* Supplied material:
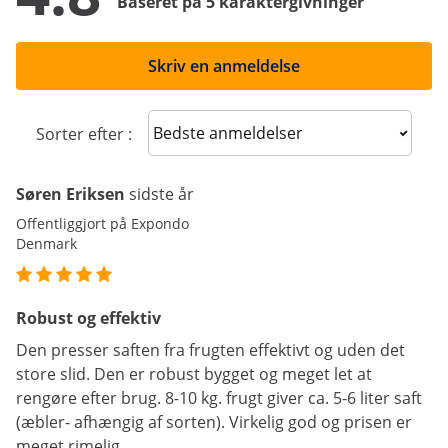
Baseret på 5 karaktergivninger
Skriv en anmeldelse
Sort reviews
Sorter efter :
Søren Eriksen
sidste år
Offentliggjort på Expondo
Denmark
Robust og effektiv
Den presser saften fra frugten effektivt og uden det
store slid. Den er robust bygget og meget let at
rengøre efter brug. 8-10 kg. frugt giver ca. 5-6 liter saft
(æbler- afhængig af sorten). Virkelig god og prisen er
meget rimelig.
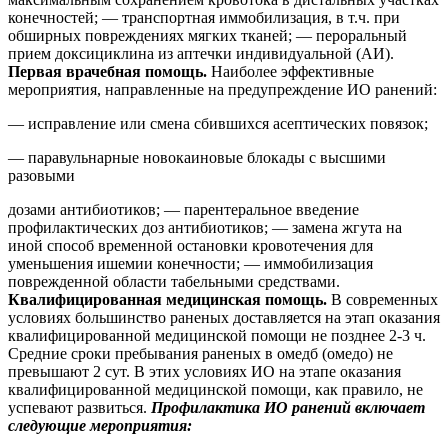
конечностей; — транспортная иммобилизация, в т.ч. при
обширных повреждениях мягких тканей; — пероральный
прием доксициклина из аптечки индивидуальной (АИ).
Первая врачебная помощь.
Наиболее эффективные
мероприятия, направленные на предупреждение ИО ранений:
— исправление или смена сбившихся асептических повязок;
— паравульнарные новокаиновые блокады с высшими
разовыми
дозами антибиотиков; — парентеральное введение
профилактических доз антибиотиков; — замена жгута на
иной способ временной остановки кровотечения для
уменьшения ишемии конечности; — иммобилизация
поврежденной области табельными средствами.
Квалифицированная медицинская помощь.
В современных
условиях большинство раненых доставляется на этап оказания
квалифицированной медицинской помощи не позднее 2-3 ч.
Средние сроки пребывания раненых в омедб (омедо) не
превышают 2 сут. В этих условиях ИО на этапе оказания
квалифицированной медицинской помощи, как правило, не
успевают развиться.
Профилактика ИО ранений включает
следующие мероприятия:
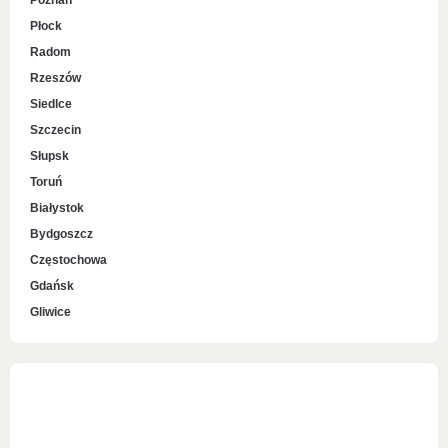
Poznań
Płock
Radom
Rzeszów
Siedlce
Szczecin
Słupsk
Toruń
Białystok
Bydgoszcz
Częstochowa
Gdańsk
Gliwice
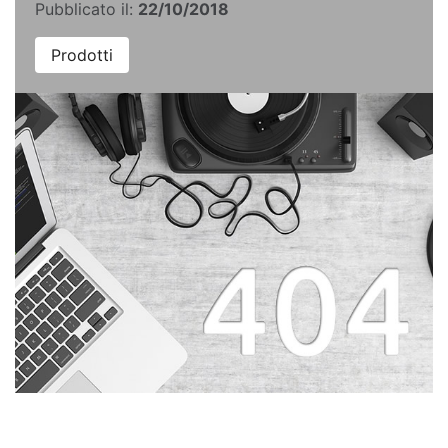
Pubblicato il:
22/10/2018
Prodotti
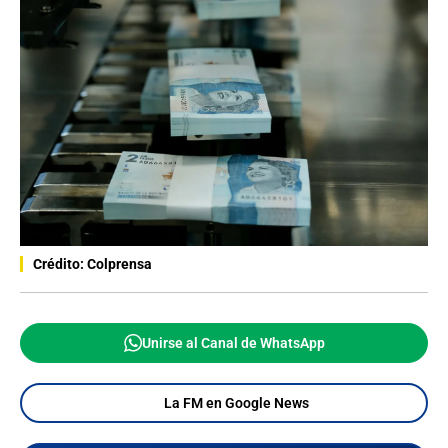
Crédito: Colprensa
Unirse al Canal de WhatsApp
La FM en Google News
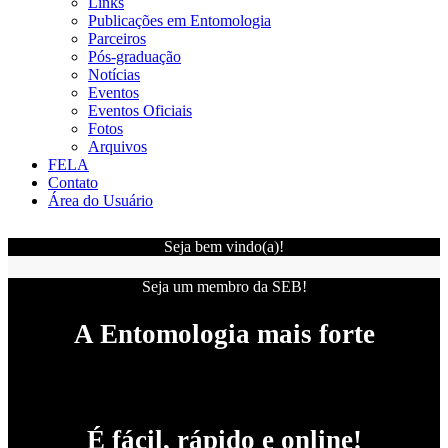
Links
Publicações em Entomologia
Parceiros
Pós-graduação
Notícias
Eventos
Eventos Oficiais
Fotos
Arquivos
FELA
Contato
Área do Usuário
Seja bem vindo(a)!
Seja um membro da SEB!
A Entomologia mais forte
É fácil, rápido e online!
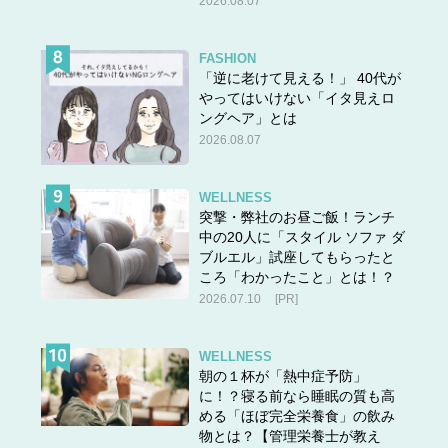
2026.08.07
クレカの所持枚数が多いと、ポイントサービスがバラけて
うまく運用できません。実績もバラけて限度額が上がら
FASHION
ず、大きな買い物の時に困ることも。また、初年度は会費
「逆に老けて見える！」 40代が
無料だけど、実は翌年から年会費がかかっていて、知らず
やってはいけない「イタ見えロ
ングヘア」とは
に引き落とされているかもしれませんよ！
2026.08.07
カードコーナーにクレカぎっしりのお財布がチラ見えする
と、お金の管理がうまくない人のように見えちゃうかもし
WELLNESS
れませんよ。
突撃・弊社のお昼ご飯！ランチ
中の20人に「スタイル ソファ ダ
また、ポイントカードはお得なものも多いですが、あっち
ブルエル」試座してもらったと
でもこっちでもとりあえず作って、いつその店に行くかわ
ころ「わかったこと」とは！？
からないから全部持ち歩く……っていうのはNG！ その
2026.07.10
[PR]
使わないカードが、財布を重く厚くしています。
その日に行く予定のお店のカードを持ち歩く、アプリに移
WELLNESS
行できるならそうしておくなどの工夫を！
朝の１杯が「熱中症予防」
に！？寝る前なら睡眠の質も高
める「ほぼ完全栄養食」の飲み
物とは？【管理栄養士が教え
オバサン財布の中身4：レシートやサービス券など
* * *
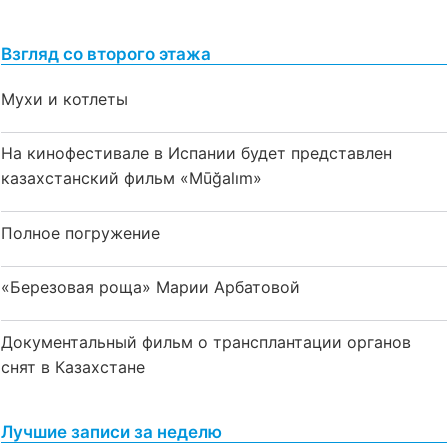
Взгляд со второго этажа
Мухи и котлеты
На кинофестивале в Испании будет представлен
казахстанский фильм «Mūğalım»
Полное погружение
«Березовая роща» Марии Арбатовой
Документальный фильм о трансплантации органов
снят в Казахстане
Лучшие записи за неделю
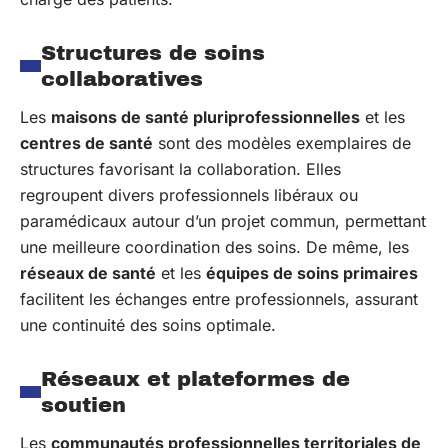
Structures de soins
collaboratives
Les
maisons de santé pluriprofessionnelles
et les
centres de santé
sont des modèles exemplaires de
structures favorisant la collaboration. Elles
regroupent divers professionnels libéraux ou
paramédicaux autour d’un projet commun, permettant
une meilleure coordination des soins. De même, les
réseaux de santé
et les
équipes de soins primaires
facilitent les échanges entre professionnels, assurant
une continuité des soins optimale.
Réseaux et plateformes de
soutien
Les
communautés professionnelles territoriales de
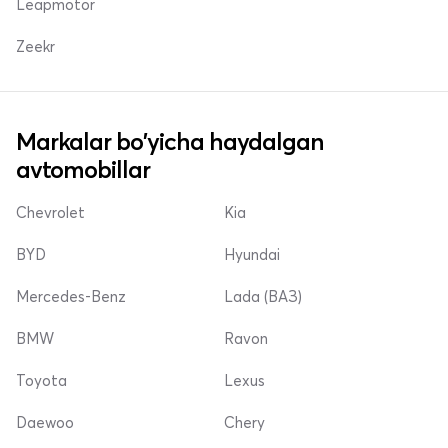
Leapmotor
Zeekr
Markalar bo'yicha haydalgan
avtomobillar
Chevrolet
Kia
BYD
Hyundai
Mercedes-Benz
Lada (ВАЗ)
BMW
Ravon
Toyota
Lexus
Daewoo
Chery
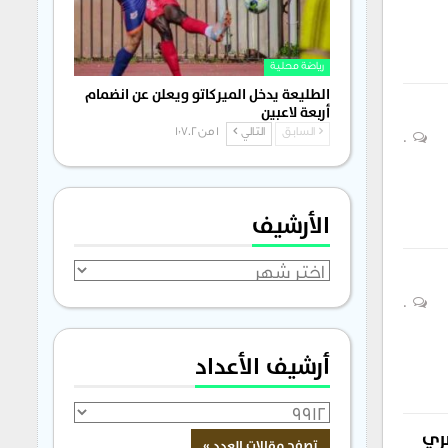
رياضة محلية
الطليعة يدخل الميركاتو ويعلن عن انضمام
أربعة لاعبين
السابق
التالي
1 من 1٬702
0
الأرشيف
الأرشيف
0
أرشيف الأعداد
==
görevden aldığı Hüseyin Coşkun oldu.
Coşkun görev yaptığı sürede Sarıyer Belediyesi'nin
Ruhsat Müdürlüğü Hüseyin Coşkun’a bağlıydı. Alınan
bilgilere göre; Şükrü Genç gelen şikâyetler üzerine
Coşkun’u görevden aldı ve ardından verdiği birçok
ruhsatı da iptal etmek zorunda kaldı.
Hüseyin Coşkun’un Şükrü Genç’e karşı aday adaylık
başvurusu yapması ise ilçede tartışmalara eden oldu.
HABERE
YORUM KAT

* Problem description: Wherever a line holds the word "оказания", copy that line out of the entries above.

* Task response:
условиях большинство раненых доставляется на этап оказания
превышают 2 сут. В этих условиях ИО на этапе оказания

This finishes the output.